RightNow Technologies, a customer relationship management (CRM) technologies and services provider, has a White Paper Library on its website which features ‘free’ access to papers by independent industry experts. The profiling form that visitors must complete before their selected paper is released has 14 fields, all of them compulsory.

Among the postal address details required is ‘state/province’. A dropdown menu provides an alphabetical list of options that covers the corresponding administrative regions for a range of countries in Europe, South America and Asia/Pacific as well the US and Canada. The options are not, however, segmented by country and two default options (‘N/A’ and ‘Other’) are incorporated in the alphabetical listing.

The Takeaway

RightNow’s ‘state/province’ menu addresses a common problem with online contact forms on the sites of US-based organisations with a worldwide audience or customer base. The standard configuration gives a list of US states and, usually, Canadian provinces only, reflecting the fact that the .com URL is treated as the home country site. International visitors are left with the distinct impression of being insufficiently understood or catered to. But in setting out to appear inclusive, RightNow has reached for the sledgehammer with little thought for convenience.

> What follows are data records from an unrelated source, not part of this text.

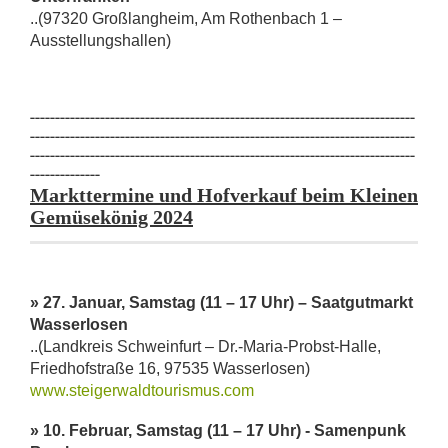
..(97320 Großlangheim, Am Rothenbach 1 –
Ausstellungshallen)
-----------------------------------------------------------------------------
-----------------------------------------------------------------------------
-----------------------------------------------------------------------------
--------------
Markttermine und Hofverkauf beim Kleinen
Gemüsekönig 2024
» 27. Januar, Samstag (11 – 17 Uhr) – Saatgutmarkt
Wasserlosen
..(Landkreis Schweinfurt – Dr.-Maria-Probst-Halle,
Friedhofstraße 16, 97535 Wasserlosen)
www.steigerwaldtourismus.com
» 10. Februar, Samstag (11 – 17 Uhr) - Samenpunk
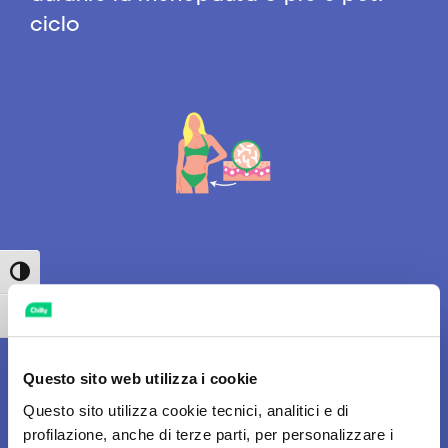
ciclo
Attiva/disattiva alto contrasto
Attiva/disattiva dimensione testo
Questo sito web utilizza i cookie
Questo sito utilizza cookie tecnici, analitici e di
profilazione, anche di terze parti, per personalizzare i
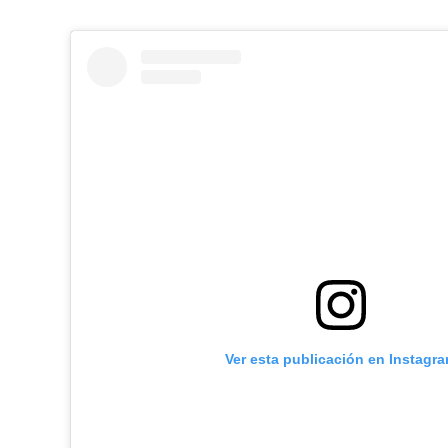
Ver esta publicación en Instagr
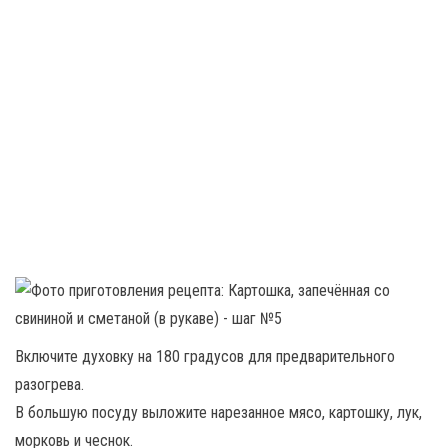
Включите духовку на 180 градусов для предварительного
разогрева.
В большую посуду выложите нарезанное мясо, картошку, лук,
морковь и чеснок.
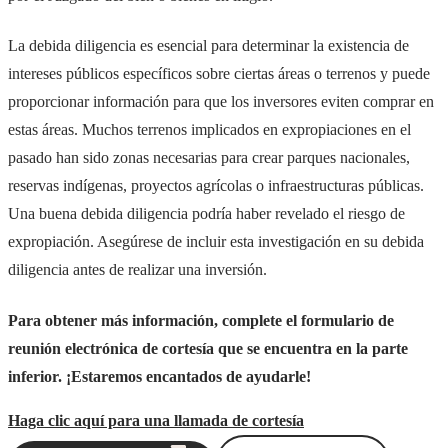
La debida diligencia es esencial para determinar la existencia de
intereses públicos específicos sobre ciertas áreas o terrenos y puede
proporcionar información para que los inversores eviten comprar en
estas áreas. Muchos terrenos implicados en expropiaciones en el
pasado han sido zonas necesarias para crear parques nacionales,
reservas indígenas, proyectos agrícolas o infraestructuras públicas.
Una buena debida diligencia podría haber revelado el riesgo de
expropiación. Asegúrese de incluir esta investigación en su debida
diligencia antes de realizar una inversión.
Para obtener más información, complete el formulario de
reunión electrónica de cortesía que se encuentra en la parte
inferior. ¡Estaremos encantados de ayudarle!
Haga clic aquí para una llamada de cortesía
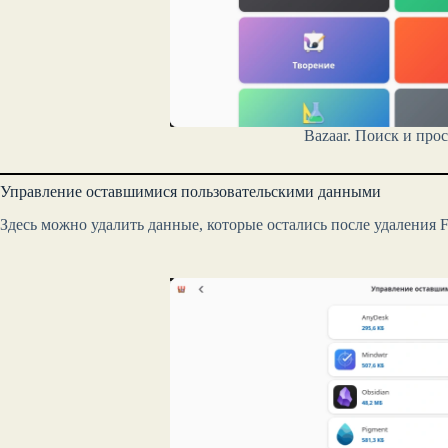
Bazaar. Поиск и пр
Управление оставшимися пользовательскими данными
Здесь можно удалить данные, которые остались после удаления 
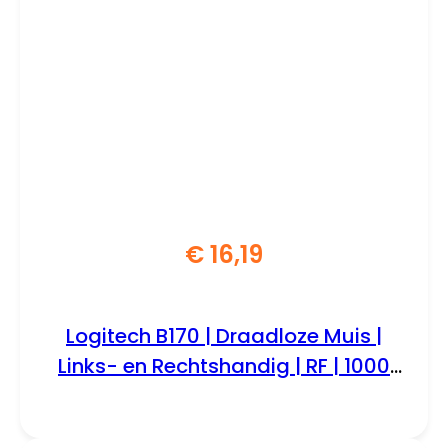
€
16,19
Logitech B170 | Draadloze Muis |
Links- en Rechtshandig | RF | 1000
DPI | Zwart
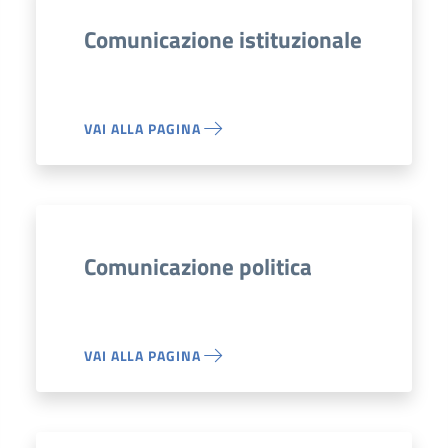
Comunicazione istituzionale
VAI ALLA PAGINA
Comunicazione politica
VAI ALLA PAGINA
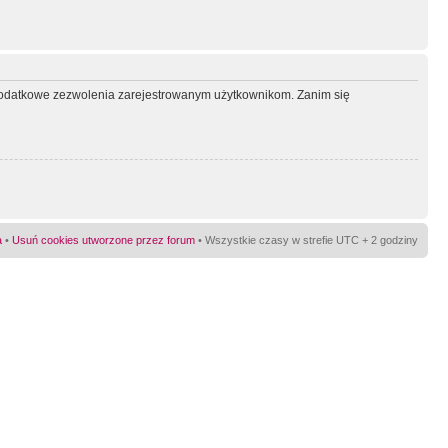
ć dodatkowe zezwolenia zarejestrowanym użytkownikom. Zanim się
a
•
Usuń cookies utworzone przez forum
• Wszystkie czasy w strefie UTC + 2 godziny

The first question it might have asked itself is if the field need be compulsory or even included at all. A full postal address has no relevance to the service, which delivers the white paper by e-mail. However much the company might want the information, for the visitor its inclusion as a compulsory item simply protracts the form-filling process unnecessarily.

If marketing insists the field has to remain, then it shouldn’t be beyond RightNow of all companies to make it less cumbersome to use. Options could be grouped by country, for example, or customised in line with the choice of country, which has to be made earlier in the sequence. This would also be a convenience for North American visitors who presumably are in the majority but who are, ironically, faced with a more time-consuming search through the extended state/province list.